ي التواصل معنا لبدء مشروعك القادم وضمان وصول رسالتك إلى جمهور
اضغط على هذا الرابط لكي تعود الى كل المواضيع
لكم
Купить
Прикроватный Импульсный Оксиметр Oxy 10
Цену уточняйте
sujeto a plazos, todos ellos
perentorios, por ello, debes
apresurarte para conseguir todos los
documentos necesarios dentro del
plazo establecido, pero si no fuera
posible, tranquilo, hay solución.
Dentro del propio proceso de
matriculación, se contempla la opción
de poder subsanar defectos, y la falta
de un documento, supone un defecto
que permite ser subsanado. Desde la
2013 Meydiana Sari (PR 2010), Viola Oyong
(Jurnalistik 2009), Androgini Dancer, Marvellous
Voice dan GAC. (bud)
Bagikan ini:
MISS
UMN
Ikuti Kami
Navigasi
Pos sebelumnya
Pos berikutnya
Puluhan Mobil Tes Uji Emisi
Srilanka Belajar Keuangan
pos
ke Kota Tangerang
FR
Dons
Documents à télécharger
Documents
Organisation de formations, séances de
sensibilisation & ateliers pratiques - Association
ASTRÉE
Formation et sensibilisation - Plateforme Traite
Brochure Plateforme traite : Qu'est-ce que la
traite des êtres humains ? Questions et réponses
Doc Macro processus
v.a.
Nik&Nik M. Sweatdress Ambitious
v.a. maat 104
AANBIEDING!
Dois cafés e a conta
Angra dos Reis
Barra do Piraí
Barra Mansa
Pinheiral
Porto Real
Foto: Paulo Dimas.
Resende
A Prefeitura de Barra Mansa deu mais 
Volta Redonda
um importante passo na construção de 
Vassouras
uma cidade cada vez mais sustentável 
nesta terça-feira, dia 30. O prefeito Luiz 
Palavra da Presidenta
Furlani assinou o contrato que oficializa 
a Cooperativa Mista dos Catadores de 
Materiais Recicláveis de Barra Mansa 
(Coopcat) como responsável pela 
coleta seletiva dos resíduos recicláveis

TASK STATEMENT: In the records above, find the line containing "(Coopcat) como responsável pela"; please retype it and every line after it through the last line, exactly and with nothing else.

EXERCISE RESULT:
(Coopcat) como responsável pela 
coleta seletiva dos resíduos recicláveis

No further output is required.